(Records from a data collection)
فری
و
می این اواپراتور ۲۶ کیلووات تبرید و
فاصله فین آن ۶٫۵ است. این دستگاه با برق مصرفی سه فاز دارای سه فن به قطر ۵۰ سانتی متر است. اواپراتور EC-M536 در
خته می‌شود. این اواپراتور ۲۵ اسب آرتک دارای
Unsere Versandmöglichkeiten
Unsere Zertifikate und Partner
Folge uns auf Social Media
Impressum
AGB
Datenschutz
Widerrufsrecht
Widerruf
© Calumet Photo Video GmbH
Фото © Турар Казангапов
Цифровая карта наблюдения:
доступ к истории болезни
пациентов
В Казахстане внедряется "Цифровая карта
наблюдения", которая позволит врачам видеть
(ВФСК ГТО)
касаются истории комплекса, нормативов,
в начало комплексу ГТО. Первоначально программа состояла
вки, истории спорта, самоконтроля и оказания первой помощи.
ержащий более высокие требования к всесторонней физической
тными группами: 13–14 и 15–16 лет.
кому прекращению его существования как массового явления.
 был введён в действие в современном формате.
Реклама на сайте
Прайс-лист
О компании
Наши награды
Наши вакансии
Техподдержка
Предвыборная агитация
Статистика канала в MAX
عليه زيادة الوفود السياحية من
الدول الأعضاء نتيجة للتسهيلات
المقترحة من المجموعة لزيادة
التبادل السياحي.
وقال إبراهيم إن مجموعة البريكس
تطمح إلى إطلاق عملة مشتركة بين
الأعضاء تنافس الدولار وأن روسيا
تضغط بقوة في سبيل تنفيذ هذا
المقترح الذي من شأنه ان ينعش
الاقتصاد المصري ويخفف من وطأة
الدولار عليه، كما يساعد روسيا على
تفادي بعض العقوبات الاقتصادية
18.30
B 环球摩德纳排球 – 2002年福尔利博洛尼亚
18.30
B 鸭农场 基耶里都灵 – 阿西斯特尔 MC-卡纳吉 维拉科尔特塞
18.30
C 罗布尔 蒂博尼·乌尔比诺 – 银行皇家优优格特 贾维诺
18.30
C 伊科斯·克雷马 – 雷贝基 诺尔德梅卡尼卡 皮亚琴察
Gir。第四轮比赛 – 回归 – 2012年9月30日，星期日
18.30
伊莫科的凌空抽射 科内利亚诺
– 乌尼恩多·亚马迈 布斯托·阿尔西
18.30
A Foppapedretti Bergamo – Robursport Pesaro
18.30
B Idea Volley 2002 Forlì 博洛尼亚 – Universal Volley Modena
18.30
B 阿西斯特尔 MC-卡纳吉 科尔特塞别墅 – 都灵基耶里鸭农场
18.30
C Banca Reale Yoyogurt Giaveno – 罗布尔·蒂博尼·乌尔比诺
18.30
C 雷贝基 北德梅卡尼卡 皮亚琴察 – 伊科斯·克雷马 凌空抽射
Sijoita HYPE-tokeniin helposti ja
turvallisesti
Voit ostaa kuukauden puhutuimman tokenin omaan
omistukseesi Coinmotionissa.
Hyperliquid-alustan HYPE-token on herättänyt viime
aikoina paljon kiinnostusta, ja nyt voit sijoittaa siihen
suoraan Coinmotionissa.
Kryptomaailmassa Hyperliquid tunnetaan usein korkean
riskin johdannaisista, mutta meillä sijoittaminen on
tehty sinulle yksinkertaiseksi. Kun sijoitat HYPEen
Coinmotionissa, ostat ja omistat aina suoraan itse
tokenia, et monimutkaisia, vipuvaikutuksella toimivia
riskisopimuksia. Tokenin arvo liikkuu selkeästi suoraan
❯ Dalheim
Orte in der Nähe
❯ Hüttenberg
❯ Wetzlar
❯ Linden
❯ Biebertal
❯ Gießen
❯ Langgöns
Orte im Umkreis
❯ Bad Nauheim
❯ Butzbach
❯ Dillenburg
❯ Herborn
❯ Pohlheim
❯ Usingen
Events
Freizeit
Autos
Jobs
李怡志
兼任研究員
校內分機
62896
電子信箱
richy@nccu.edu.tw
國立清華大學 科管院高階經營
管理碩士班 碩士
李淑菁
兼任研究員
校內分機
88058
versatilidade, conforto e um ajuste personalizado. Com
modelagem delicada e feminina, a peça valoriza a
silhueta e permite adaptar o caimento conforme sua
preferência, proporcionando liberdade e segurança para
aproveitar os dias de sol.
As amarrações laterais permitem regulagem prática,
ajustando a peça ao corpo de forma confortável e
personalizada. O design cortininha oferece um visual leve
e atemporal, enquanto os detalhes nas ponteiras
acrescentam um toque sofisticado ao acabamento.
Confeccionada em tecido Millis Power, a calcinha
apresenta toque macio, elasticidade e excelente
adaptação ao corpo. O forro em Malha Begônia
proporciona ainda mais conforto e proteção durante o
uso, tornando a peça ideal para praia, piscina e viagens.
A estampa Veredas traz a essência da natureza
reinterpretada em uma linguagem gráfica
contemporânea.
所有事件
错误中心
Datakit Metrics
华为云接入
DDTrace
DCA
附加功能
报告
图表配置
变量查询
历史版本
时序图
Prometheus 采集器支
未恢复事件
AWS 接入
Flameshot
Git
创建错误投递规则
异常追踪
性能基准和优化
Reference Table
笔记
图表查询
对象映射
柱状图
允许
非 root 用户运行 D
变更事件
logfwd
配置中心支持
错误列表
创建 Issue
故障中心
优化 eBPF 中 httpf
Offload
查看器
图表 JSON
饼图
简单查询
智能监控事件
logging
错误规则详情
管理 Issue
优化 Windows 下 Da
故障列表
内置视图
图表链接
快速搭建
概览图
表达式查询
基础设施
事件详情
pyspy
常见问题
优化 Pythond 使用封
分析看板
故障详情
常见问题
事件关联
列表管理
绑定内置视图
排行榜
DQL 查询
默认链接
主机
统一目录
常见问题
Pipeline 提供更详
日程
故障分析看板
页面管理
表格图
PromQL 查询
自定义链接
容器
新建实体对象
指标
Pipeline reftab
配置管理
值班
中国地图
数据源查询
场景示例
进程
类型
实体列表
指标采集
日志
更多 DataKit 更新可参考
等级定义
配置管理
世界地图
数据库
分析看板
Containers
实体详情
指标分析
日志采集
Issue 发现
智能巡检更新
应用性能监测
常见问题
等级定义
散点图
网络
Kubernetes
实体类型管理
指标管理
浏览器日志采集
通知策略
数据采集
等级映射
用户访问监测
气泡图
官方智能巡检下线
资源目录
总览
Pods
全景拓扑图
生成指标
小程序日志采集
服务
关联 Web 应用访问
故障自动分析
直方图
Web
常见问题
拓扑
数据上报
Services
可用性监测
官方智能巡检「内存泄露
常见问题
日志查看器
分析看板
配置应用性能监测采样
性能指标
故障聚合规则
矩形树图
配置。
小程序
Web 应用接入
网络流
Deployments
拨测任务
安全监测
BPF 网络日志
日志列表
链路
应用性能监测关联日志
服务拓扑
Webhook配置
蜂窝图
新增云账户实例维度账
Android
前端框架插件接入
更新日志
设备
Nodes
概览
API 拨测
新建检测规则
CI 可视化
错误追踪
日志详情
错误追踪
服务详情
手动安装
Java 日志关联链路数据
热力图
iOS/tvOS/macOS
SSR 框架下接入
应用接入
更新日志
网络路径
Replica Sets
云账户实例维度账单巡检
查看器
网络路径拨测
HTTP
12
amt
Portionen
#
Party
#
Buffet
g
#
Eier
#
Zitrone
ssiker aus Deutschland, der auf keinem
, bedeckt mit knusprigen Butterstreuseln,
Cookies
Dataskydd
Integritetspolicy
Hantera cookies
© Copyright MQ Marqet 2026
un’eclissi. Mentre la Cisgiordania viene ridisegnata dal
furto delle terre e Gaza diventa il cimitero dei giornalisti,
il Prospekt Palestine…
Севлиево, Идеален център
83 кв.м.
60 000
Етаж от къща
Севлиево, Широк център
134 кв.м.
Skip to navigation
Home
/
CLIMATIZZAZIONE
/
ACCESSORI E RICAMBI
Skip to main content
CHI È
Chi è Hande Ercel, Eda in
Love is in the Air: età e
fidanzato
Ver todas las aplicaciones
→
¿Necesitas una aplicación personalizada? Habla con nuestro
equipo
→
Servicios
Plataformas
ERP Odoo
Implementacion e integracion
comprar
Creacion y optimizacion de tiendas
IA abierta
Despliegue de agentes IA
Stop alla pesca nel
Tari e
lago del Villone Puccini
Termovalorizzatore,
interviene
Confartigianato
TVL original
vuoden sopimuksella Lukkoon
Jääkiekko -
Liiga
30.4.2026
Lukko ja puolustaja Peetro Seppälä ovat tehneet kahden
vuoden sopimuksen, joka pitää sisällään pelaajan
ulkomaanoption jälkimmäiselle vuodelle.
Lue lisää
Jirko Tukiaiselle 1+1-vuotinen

ABOUT THIS TASK » Of the entries above, repeat exactly the lines between the line with "الاقتصاد المصري ويخفف من وطأة" and the line with "omistukseesi Coinmotionissa.", inclusive, and no others.

RESPONSE TO THE TASK »
الاقتصاد المصري ويخفف من وطأة
الدولار عليه، كما يساعد روسيا على
تفادي بعض العقوبات الاقتصادية
18.30
B 环球摩德纳排球 – 2002年福尔利博洛尼亚
18.30
B 鸭农场 基耶里都灵 – 阿西斯特尔 MC-卡纳吉 维拉科尔特塞
18.30
C 罗布尔 蒂博尼·乌尔比诺 – 银行皇家优优格特 贾维诺
18.30
C 伊科斯·克雷马 – 雷贝基 诺尔德梅卡尼卡 皮亚琴察
Gir。第四轮比赛 – 回归 – 2012年9月30日，星期日
18.30
伊莫科的凌空抽射 科内利亚诺
– 乌尼恩多·亚马迈 布斯托·阿尔西
18.30
A Foppapedretti Bergamo – Robursport Pesaro
18.30
B Idea Volley 2002 Forlì 博洛尼亚 – Universal Volley Modena
18.30
B 阿西斯特尔 MC-卡纳吉 科尔特塞别墅 – 都灵基耶里鸭农场
18.30
C Banca Reale Yoyogurt Giaveno – 罗布尔·蒂博尼·乌尔比诺
18.30
C 雷贝基 北德梅卡尼卡 皮亚琴察 – 伊科斯·克雷马 凌空抽射
Sijoita HYPE-tokeniin helposti ja
turvallisesti
Voit ostaa kuukauden puhutuimman tokenin omaan
omistukseesi Coinmotionissa.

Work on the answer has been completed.